When I was a kid, I had a dream I went to a Prince concert with my mom and my aunt. In the dream, we drove down a long gravel road to an old, abandoned airplane hanger. There were cars everywhere-- lining the road, parked in the grass, jammed into anywhere they could fit. We got in where we fit in, both literally and figuratively. When we got out of the car and started to make our way toward the hanger, I was very aware of how small I was. My mom and my aunt towered over me like walls guarding me-- one on each side, holding my hands. As we got closer to the hanger, I could see it had a huge opening on one side. I could see people inside, packed wall to wall. We entered and magically made our way to the front of the room. The space was full of unfamiliar faces and was completely silent. When Prince walked on stage, bubbles rained down from the ceiling. The crowd erupted into dancing. The space was instantly filled with life. With the mic stand positioned in front of his tiny frame, he began to sing "Purple Rain," and he was beautiful.

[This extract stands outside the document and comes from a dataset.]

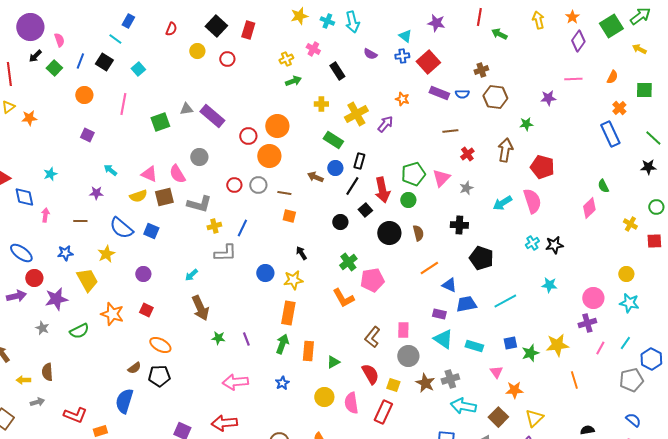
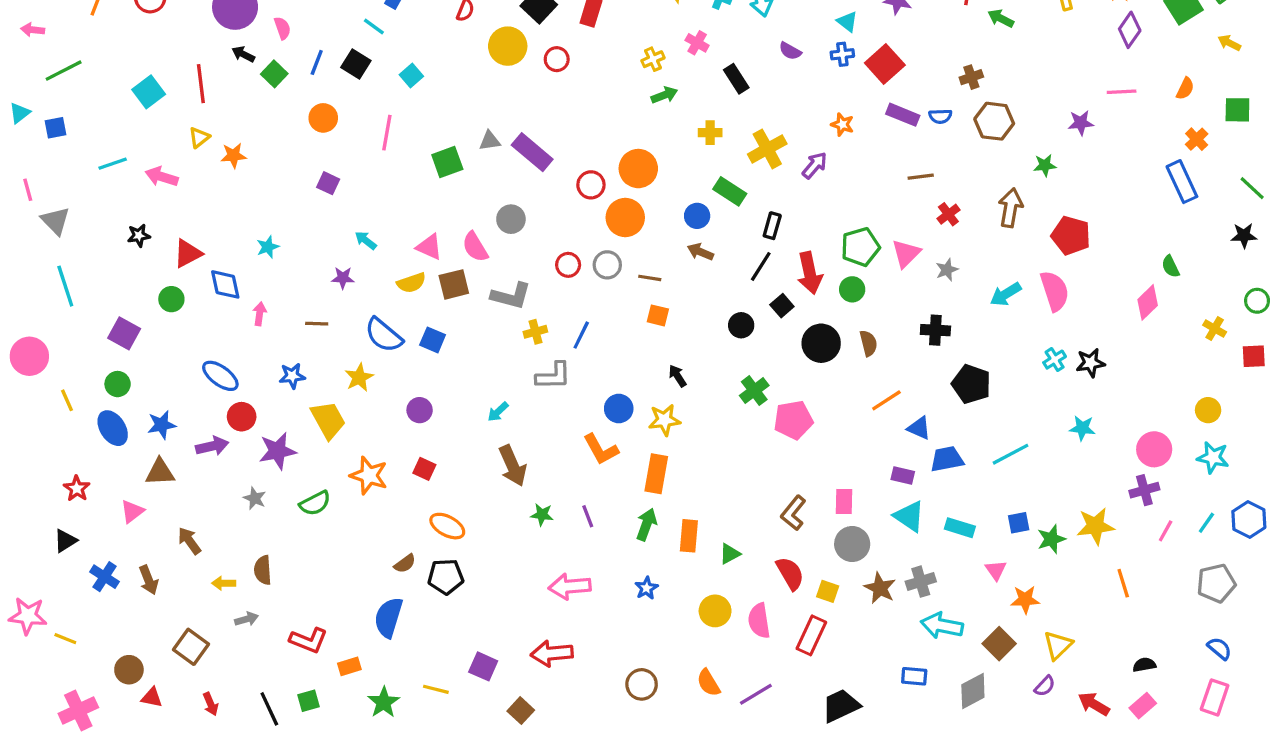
yellow circle: (197, 51) -> (508, 46), size x1.5
black arrow: (35, 56) -> (243, 54), turned 72
blue circle: (335, 168) -> (697, 216), moved
orange L-shape: (343, 298) -> (601, 449), moved
blue hexagon: (651, 359) -> (1249, 520), moved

I spent a number of years not knowing if this was a dream or not-- hell, I'm still on the fence about it lol. I think about asking my mom if we ever went to a secret concert in a hanger, but I stop myself, because a part of me knows it's crazy (and another part of me doesn't want to hear it isn't true). This dream sticks with me so real, more like a memory than a fleeting REM moment. The faces of all the strangers, the tears rolling down my face, my sincere excitement, and my mom dancing with great freedom. It was bright. That hanger was a bright moment in my dark childhood, and it was all because of Prince. Real or not, I have always been grateful to him for giving it to me.
On April 21, 2016, Prince Rogers Nelson transitioned, and I cried. I cried tears like we knew each other, like he was my favorite uncle. Today, I cried the kind of tears I couldn't hide or push down. I cried sincere tears of mourning for the soul of Prince passing from this life to the next. Today, I cried tears of gratitude for a gift he never knew he gave. Thank you Prince.